Department of Obstetrics and Gynecology, National Taiwan University College of Medicine and the Hospital, Taipei 100225, Taiwan.
Medicina (Kaunas). 2022 Jan 19;58(2):148. doi: 10.3390/medicina58020148.
: To identify the predictors of clinical outcomes in women with pelvic organ prolapse (POP) who underwent transvaginal reconstruction surgery, especially with transobturator mesh fixation or sacrospinous mesh fixation. : All women with POP who underwent transvaginal reconstruction surgery, especially with transobturator mesh fixation or sacrospinous mesh fixation, were reviewed. Between January 2011 and May 2019, a total of 206 consecutive women were reviewed, including 68 women receiving POP reconstruction with transobturator mesh fixation and 138 women who underwent POP reconstruction with sacrospinous mesh fixation. The least experienced surgeon (hazard ratio = 804.6) and advanced stage of cystocele (hazard ratio = 8.80) were the predictors of POP recurrence, especially those women with stage 4 of cystocele. Young age (hazard ratio = 0.94) was a predictor for mesh extrusion, especially those women with age ≤67 years. Follow-up interval (odds ratio = 1.03, = 0.02) was also an independent predictor of mesh extrusion. High maximum flow rate (Qmax, hazard ratio = 1.03) was the sole predictor of postoperative stress urinary incontinence, especially those women with Qmax ≥19.2 mL/s. Preoperative overactive bladder syndrome (hazard ratio = 3.22) were a predictor for postoperative overactive bladder syndrome. In addition, overactive bladder syndrome rate improved after surgery in the sacrospinous group ( = 0.0001). Voiding dysfunction rates improved after surgery in both sacrospinous and transobturator groups. Predictors of clinical outcome in women who underwent transvaginal POP mesh reconstruction are identified. The findings can serve as a guide for preoperative consultation of similar procedures.

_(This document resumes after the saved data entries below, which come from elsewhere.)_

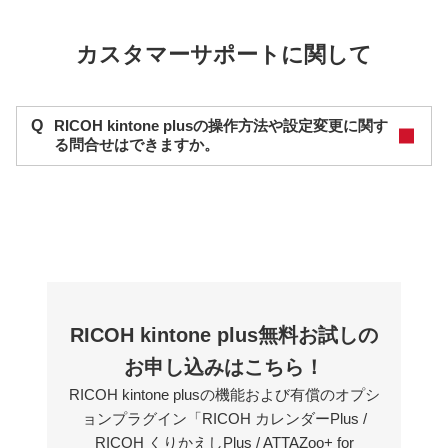
カスタマーサポートに関して
Q
RICOH kintone plusの操作⽅法や設定変更に関す
る問合せはできますか。
RICOH kintone plus無料お試しの
お申し込みはこちら！
RICOH kintone plusの機能および有償のオプシ
ョンプラグイン「RICOH カレンダーPlus /
RICOH くりかえしPlus / ATTAZoo+ for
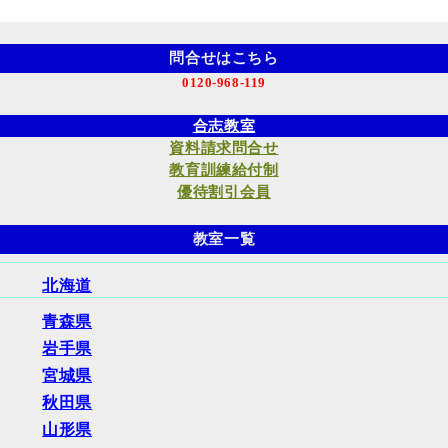
問合せはこちら
0120-968-119
合志教室
資料請求問合せ
教育訓練給付制
優待割引会員
教室一覧
北海道
青森県
岩手県
宮城県
秋田県
山形県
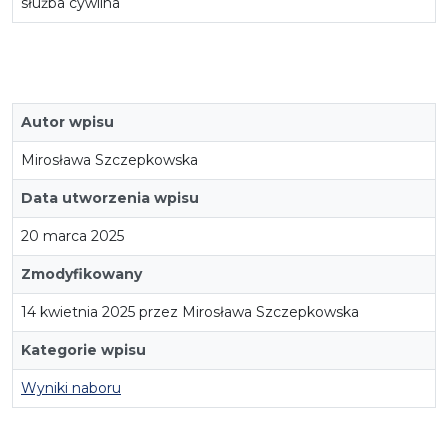
służba cywilna
Autor wpisu
Mirosława Szczepkowska
Data utworzenia wpisu
20 marca 2025
Zmodyfikowany
14 kwietnia 2025 przez Mirosława Szczepkowska
Kategorie wpisu
Wyniki naboru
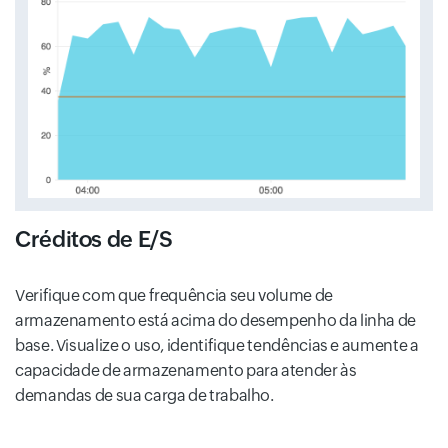
Créditos de E/S
Verifique com que frequência seu volume de
armazenamento está acima do desempenho da linha de
base. Visualize o uso, identifique tendências e aumente a
capacidade de armazenamento para atender às
demandas de sua carga de trabalho.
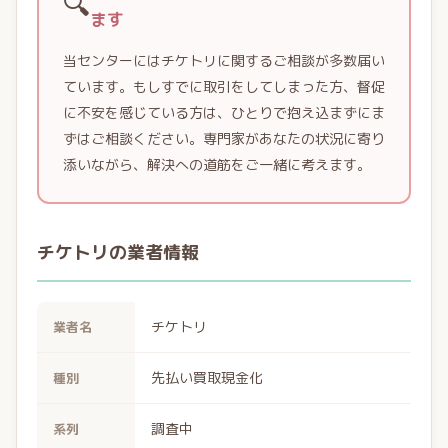
🔍
ます
当センターにはチケトリに関するご相談が多数届い
ています。もしすでに取引をしてしまった方、督促
に不安を感じている方は、ひとりで抱え込まずにま
ずはご相談ください。専門家があなたの状況に寄り
添いながら、解決への道筋をご一緒に考えます。
チケトリの業者情報
チケトリ
業者名
先払い買取現金化
種別
調査中
系列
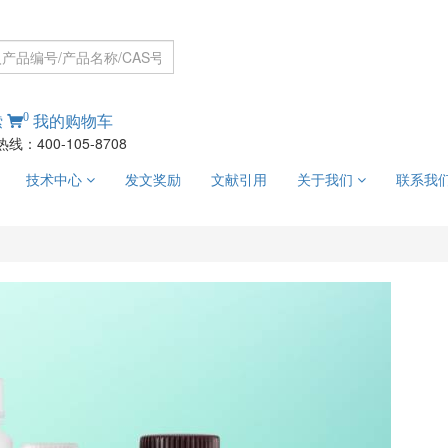
0
索
我的购物车
线：400-105-8708
技术中心
发文奖励
文献引用
关于我们
联系我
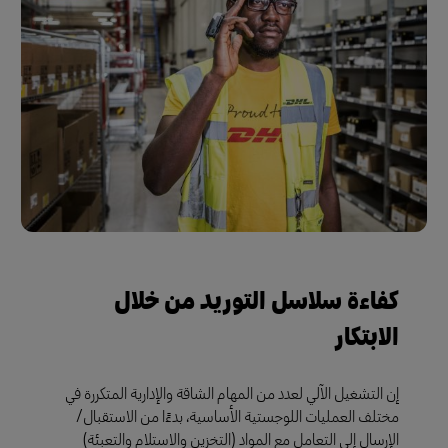
كفاءة سلاسل التوريد من خلال
الابتكار
إن التشغيل الآلي لعدد من المهام الشاقة والإدارية المتكررة في
مختلف العمليات اللوجستية الأساسية، بدءًا من الاستقبال/
الإرسال إلى التعامل مع المواد (التخزين والاستلام والتعبئة)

:为了明确行经阴道重建手术的盆腔器官脱垂(POP)女性的临床结局的预测因素,特别是经闭孔网片固定或骶骨固定术。
:回顾了 2011 年 1 月至 2019 年 5 月期间行经阴道重建手术的所有 POP 女性,包括 68 例行经闭孔网片固定术的 POP 重建患者和 138 例行骶骨固定术的 POP 重建患者。经验最少的外科医生(风险比=804.6)和中重度膀胱膨出(风险比=8.80)是 POP 复发的预测因素,特别是那些中重度膀胱膨出患者。年轻的年龄(风险比=0.94)是网片突出的预测因素,尤其是那些年龄≤67 岁的患者。随访间隔(比值比=1.03,=0.02)也是网片突出的独立预测因素。最大尿流率(Qmax,风险比=1.03)高是术后压力性尿失禁的唯一预测因素,尤其是那些 Qmax≥19.2mL/s 的患者。术前膀胱过度活动症(OAB)(风险比=3.22)是术后 OAB 的预测因素。此外,骶骨固定组术后 OAB 发生率改善(=0.0001)。骶骨固定组和经闭孔组术后排尿功能障碍发生率均改善。
:明确了行经阴道 POP 网片重建术的女性的临床结局的预测因素。这些发现可作为类似手术术前咨询的指导。